L’ambiance était indescriptible au stade de la ville, plein à craquer pour l’occasion. Dans un climat marqué par une ferveur électrique, les populations de Lokossa se sont fortement mobilisées pour accueillir l’enfant du terroir sur sa terre. Chants à n’en point finir, danses traditionnelles, cris de joie et ovations nourries : tout était réuni pour envoyer un message clair de ralliement au reste du pays. L’émotion était palpable sur tous les visages, témoignant d’un lien organique entre le candidat et ses frères et parents.

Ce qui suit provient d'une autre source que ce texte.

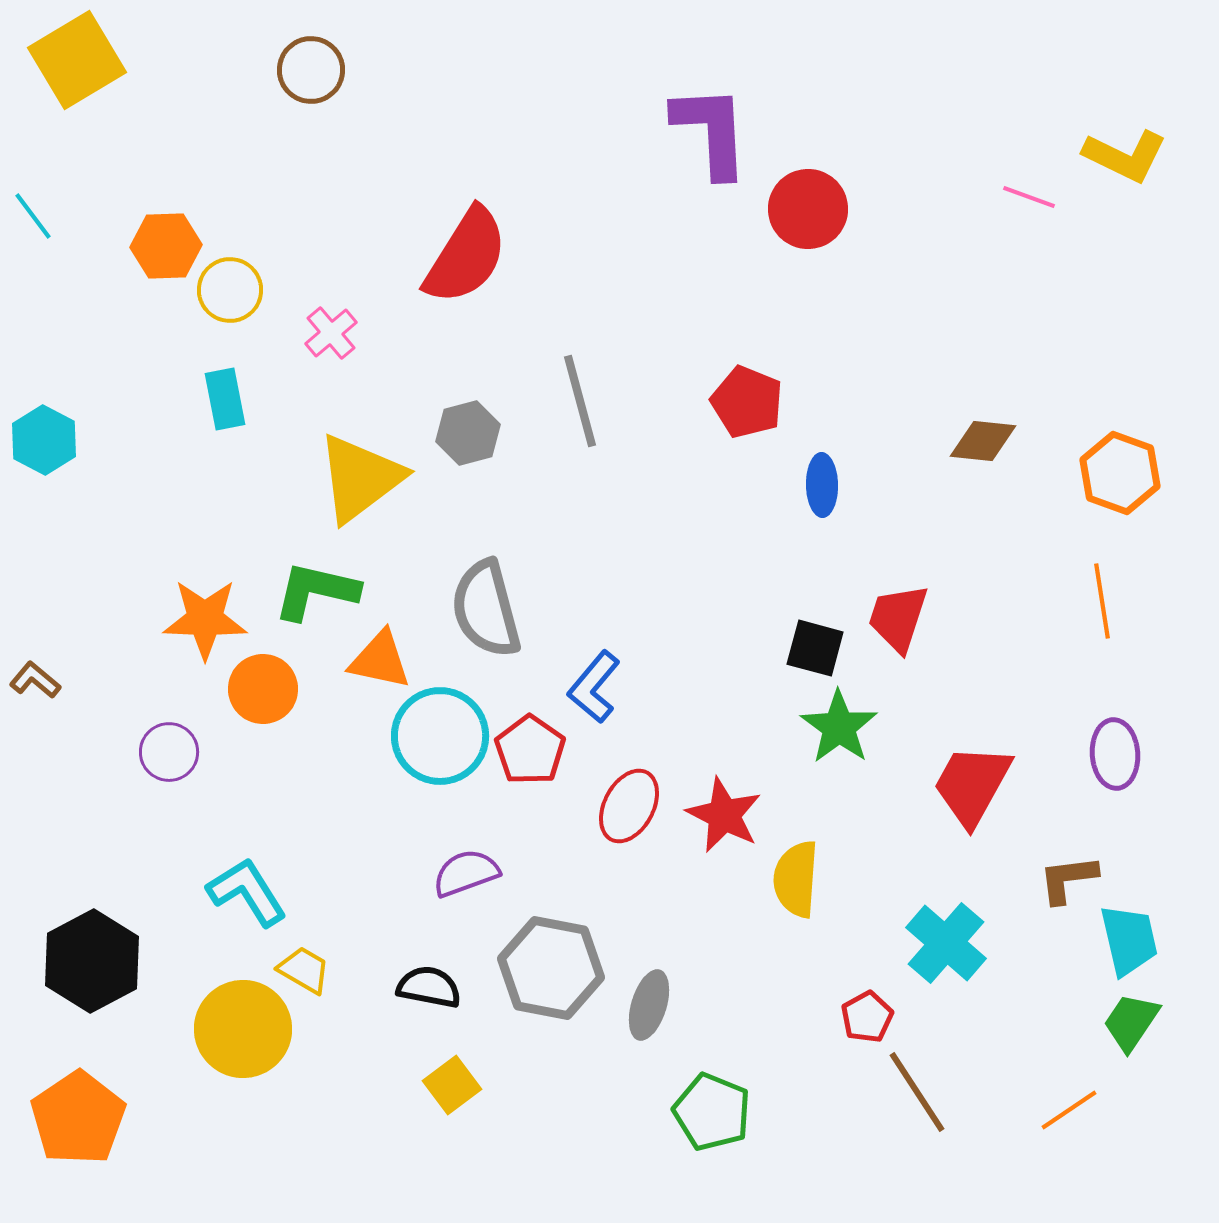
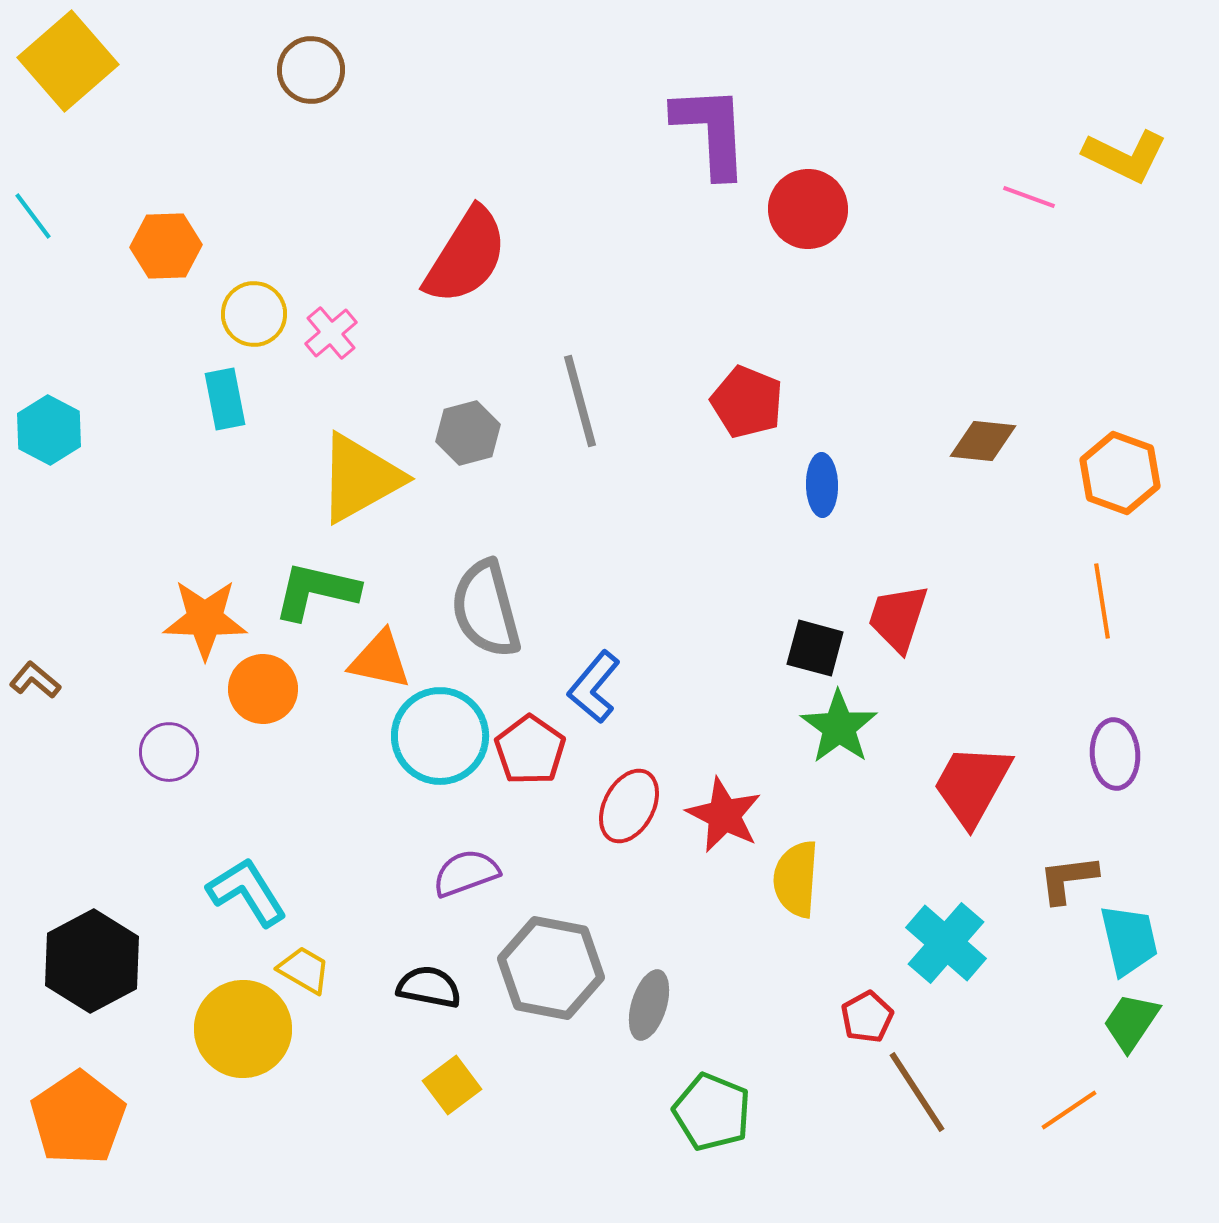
yellow square at (77, 60): moved 9 px left, 1 px down; rotated 10 degrees counterclockwise
yellow circle at (230, 290): moved 24 px right, 24 px down
cyan hexagon at (44, 440): moved 5 px right, 10 px up
yellow triangle at (360, 478): rotated 8 degrees clockwise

Submergé par cette vague d’affection, Romuald Wadagni a pris la parole avec une émotion telle qu’il a à peine trouvé les mots pour s’exprimer. Point n’est besoin de longs discours ou de promesses formelles entre un fils et sa famille. Le candidat a sobrement rappelé qu’il sait parfaitement de quoi Lokossa a besoin pour son rayonnement futur. Cette compréhension mutuelle a renforcé le sentiment de confiance qui lie désormais la cité des Popos à son champion.
Cette étape a été marquée par le soutien de poids du patriarche Bruno Amoussou et de la colistière Mariam Chabi Talata. Tous deux ont insisté sur l’enjeu du scrutin du 12 avril, lançant un défi aux populations : Lokossa doit être la première commune du Bénin au niveau du taux de participation. L’objectif est de transformer cette liesse populaire en un score historique pour valider le K.O. dès le premier tour.
En quittant ses terres, Romuald Wadagni emporte avec lui l’image d’une ville unie, fière et prête à porter son destin vers les plus hauts sommets de l’État.